According to the Institute of Jewish Policy Research 12.6% of Britons have a somewhat unfavourable or very unfavourable attitude towards people of Jewish faith. It would be laughable to suggest that the 12.6% of Brits with those deluded attitudes all constitute some fraction of the Left. Momentum founder Jon Lansman points out that there is as much anti-semitism in the Conservative Party as there is in the Labour Party. I would agree but also add that one aspect of anti-semitism is fairly unique to Labour and the Left, that of conflating anti-semitism with anti-zionism and criticism of Israel’s policy towards the Palestinians.

The Left has always been a supporter of those it sees as supressed and this is not any different in the context of the Israeli-Palestinian conflict. It is no coincidence that most, if not all, accusations of anti-semitism and anti-semitic incidences are documented at forums or issues surrounding the Israeli-Palestinian conflict. If this is indeed the case it suggests that anti-semitism in the Left is not the result of some racial understanding of Judaism, as is found among the anti-semitic right, it suggest a lack of understanding between anti-semitism and legitimate criticism of the state of Israel and zionism as one of its founding policies.

This lack of understanding one would suggest is due to the fact that there has yet to be a thorough public debate about how we as a society should talk about the political differences we have towards the policies of the state of Israel and in what manner they should be addressed.

The International Holocaust Remembrance Alliance, an intergovernmental body gives a fairly straight forward working definition of anti-semitism. In addition, it lists a variety of examples that put anti-semitic incidences in context. None of these examples define criticism of the state of Israel or critiquing Zionism as anti-semitic. Therefore, it is self-explanatory that harsh criticism of Israel’s policies and Zionism as a nationalist ideology are permitted.

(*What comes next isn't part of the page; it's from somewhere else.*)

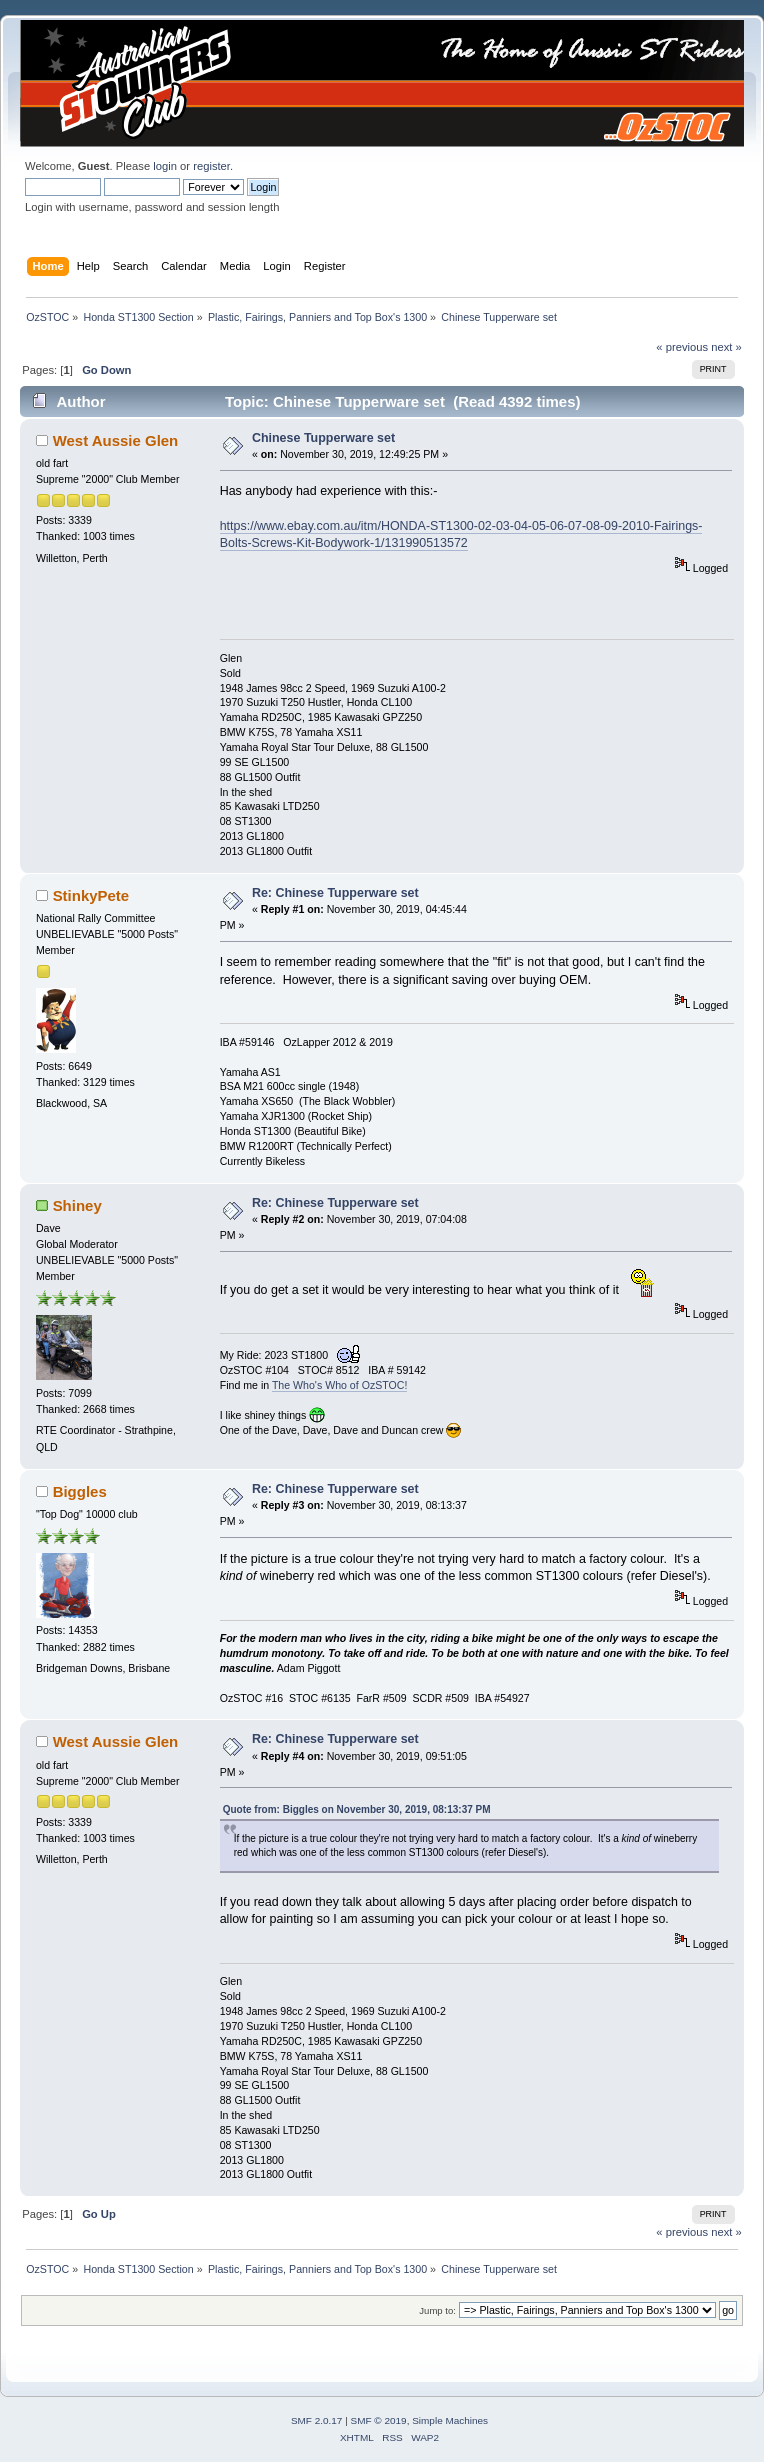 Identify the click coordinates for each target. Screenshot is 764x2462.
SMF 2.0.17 (317, 2420)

This is especially important as it is becoming more and more clear that the Israeli government under Benjamin Netanyahu has no real interest in a Two-State solution and that radical right wing zionism is at the heart of this policy. Also, to make the argument that attacking Netanyahu means attacking Israeli citizens or even more ridiculous Jews around the world in their respective home countries simply does not understand the fact that the Prime Minister of Israel does not speak on behalf of all people of Jewish faith, in fact nobody does.

It is worth repeating that the criticism of zionism does not question Israel’s right to exist. The criticism levelled against zionism is that Israel has no right to exist in the boarders of the ancient land of Palestine beyond the pre-1967 boarders agreed unanimously by the United Nations.

The Left cannot make the case against the occupation of the West Bank by Israeli forces and settlements while at the same time advocate a similar policy towards Israel. This would simply be revenge and not support for a Two-State solution. While this debate isn’t happening anywhere in Europe in a meaningful way, it is happening in Israel on a daily basis as progressive media outlets like +972mag.com impressively demonstrate.

If the Left is truly interested in a peaceful Two-State solution, which it should be, it needs to step up to the plate and educate itself on how to argue for a peaceful solution and more importantly how to argue critically and eloquently against Israeli government policies without attacking our Jewish brothers and sisters. If it is truly internationalist, it not only needs to support the Palestinians in their struggle for their own state but also the Israeli Left in their struggle against an emboldened radical right, because one cannot exist without the other!

Dan Weissmann is a PhD Researcher and lectures in International Relations at Bournemouth University.